**Your assignment**. Your response should consist solely of the lines from the one containing "as principais conclusões do relatório de" through the end of the data, copied exactly.

[Collected data]
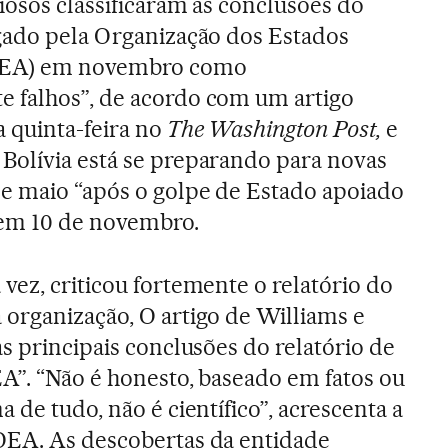
iosos classificaram as conclusões do
lgado pela Organização dos Estados
OEA) em novembro como
 falhos”, de acordo com um artigo
a quinta-feira no
The Washington Post,
e
Bolívia está se preparando para novas
de maio “após o golpe de Estado apoiado
 em 10 de novembro.
vez, criticou fortemente o relatório do
 organização, O artigo de Williams e
as principais conclusões do relatório de
A”. “Não é honesto, baseado em fatos ou
a de tudo, não é científico”, acrescenta a
OEA. As descobertas da entidade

**Answer for this exercise**.
as principais conclusões do relatório de
A”. “Não é honesto, baseado em fatos ou
a de tudo, não é científico”, acrescenta a
OEA. As descobertas da entidade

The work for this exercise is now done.